A strong earthquake killed at least 65 people in New Zealand’s -second-biggest city of Christchurch yesterday, with more casualties expected as rescuers worked into the night to find scores of people trapped inside collapsed buildings.
It was the second quake to hit the city of almost 400,000 people in five months, and New Zealand’s most deadly natural disaster for 80 years.
“We may well be witnessing New Zealand’s darkest day ... The death toll I have at the moment is 65 and that may rise,” said New Zealand Prime Minister John Key, who had flown to his hometown of Christchurch, where he has family.
Photo: Reuters
The magnitude 6.3 quake struck at lunchtime, when streets and shops thronged with people and offices were still occupied.

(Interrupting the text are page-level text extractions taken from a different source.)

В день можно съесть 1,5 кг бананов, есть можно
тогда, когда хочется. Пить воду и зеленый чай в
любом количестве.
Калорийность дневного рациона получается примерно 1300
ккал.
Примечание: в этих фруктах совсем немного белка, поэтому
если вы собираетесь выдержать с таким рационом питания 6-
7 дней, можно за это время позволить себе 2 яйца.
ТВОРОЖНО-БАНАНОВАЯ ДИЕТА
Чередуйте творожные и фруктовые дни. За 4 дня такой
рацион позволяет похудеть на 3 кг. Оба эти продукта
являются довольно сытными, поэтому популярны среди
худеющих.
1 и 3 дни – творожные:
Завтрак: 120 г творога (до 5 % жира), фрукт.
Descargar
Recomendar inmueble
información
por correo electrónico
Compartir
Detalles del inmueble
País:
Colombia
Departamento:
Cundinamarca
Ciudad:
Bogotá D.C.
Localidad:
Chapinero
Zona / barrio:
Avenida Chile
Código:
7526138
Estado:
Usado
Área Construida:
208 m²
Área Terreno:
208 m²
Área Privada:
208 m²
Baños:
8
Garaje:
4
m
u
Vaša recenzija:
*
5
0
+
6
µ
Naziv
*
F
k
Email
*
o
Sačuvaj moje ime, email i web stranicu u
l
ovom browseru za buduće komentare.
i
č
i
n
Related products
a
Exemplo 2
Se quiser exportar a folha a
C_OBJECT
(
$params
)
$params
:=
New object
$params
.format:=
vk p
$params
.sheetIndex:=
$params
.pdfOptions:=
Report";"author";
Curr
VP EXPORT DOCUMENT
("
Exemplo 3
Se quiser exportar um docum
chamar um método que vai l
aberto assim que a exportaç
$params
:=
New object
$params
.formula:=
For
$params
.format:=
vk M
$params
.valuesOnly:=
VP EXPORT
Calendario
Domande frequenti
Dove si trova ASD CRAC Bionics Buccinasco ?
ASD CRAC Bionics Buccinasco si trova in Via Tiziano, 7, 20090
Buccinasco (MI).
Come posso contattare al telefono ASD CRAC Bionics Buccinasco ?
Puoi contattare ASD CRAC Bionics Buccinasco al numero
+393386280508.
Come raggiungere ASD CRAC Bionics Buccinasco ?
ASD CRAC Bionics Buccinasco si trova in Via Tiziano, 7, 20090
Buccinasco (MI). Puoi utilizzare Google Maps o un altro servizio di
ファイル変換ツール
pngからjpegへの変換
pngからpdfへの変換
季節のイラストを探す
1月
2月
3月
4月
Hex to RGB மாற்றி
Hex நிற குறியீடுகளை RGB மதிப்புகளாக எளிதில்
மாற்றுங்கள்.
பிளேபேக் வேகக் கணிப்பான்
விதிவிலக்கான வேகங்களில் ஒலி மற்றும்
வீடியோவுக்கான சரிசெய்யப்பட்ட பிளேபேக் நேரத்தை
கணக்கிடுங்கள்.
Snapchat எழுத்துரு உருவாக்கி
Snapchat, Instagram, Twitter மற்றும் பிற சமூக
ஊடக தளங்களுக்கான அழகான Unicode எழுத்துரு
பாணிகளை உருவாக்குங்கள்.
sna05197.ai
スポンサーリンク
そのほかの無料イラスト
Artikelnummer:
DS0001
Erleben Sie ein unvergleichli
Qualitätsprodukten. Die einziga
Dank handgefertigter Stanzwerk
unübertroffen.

Rescuers, working under lights in rain, focused on two collapsed buildings: a financial-services -office block whose four stories pancaked on top of each other, and a TV building that also housed an -English-language school.
Twelve Japanese students at the school were believed to be missing, an official in Japan said.

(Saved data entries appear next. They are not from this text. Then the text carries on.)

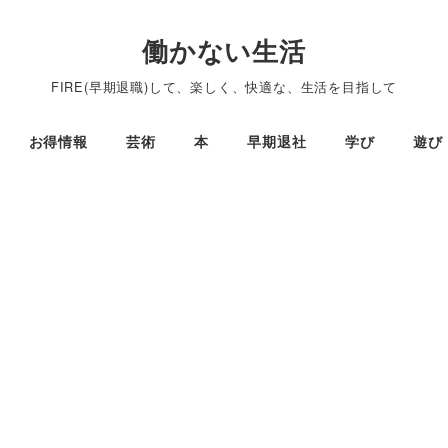
働かない生活
FIRE(早期退職)して、楽しく、快適な、生活を目指して
お得情報
芸術
本
早期退社
学び
遊び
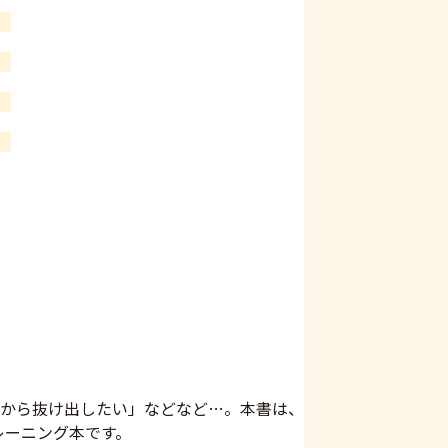
から抜け出したい」などなど…。本書は、
レーニング本です。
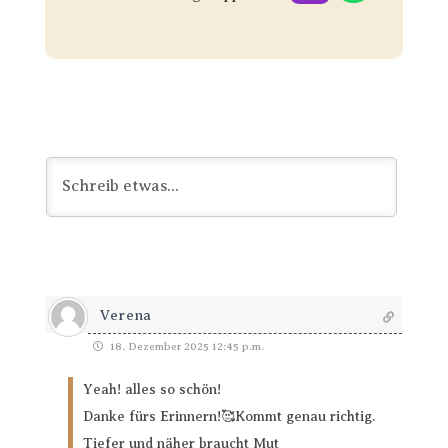
Verena
18. Dezember 2025 12:45 p.m.
Yeah! alles so schön!
Danke fürs Erinnern!🥰Kommt genau richtig.
Tiefer und näher braucht Mut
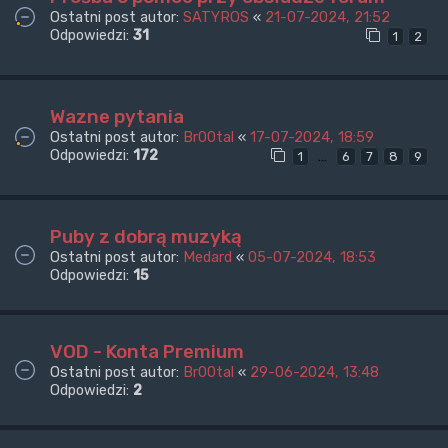
Ostatni post autor:
SATYROS
«
21-07-2024, 21:52
Odpowiedzi:
31
1
2
Wazne pytania
Ostatni post autor:
Br00tal
«
17-07-2024, 18:59
Odpowiedzi:
172
…
1
6
7
8
9
Puby z dobrą muzyką
Ostatni post autor:
Medard
«
05-07-2024, 18:53
Odpowiedzi:
15
VOD - Konta Premium
Ostatni post autor:
Br00tal
«
29-06-2024, 13:48
Odpowiedzi:
2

Trapped survivors could be heard shouting out to rescuers from the TV building. Local media say as many as a dozen or more people could still be inside. Relatives of those feared trapped kept a vigil outside the building as rain began to fall.

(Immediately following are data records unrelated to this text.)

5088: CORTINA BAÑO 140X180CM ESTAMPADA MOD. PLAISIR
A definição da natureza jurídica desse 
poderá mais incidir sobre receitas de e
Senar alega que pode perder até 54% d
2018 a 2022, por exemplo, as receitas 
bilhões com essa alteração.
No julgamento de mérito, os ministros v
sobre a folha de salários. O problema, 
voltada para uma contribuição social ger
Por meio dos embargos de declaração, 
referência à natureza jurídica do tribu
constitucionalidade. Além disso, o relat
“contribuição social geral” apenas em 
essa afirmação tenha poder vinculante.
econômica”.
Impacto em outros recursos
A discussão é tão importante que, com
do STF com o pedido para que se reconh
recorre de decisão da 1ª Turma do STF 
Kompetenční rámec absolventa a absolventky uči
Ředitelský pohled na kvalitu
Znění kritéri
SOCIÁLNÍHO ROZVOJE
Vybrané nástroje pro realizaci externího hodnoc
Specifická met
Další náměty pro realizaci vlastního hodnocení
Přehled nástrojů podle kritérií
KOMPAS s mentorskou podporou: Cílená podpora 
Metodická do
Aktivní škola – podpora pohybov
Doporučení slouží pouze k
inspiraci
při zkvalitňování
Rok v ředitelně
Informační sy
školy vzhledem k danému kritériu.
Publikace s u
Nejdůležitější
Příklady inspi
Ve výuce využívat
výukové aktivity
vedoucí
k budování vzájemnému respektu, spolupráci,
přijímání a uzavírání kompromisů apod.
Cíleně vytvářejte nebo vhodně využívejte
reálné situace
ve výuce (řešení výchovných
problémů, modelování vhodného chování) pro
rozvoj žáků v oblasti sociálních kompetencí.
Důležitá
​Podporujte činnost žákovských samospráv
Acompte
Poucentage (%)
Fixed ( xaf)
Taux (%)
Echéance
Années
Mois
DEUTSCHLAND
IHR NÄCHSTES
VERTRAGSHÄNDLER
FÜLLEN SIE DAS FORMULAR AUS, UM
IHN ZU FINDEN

A woman freed from a collapsed building said she had waited for six hours for rescuers to reach her after the quake, which was followed by at least 20 aftershocks.
“I thought the best place was under the desk, but the ceiling collapsed on top, I can’t move and I’m just terrified,” office worker Anne Voss told TV3 news by mobile phone.
Christchurch Mayor Bob Parker described the city, a historic tourist town popular with overseas students, as a war zone. He told local radio that up to 200 people could be trapped in buildings, but later revised that estimate down to about 100 or so.
“It is a tragedy that is -unbelievable,” he said.
It was the country’s worst natural disaster since a 1931 quake in the North Island city of Napier that killed 256. Christchurch Hospital saw an influx of injured residents.
“They are largely crushes and cuts types of injuries and chest pain as well,” said David Meates, head of the Canterbury Health Board.
Some of the more seriously injured could be evacuated to other cities, he said.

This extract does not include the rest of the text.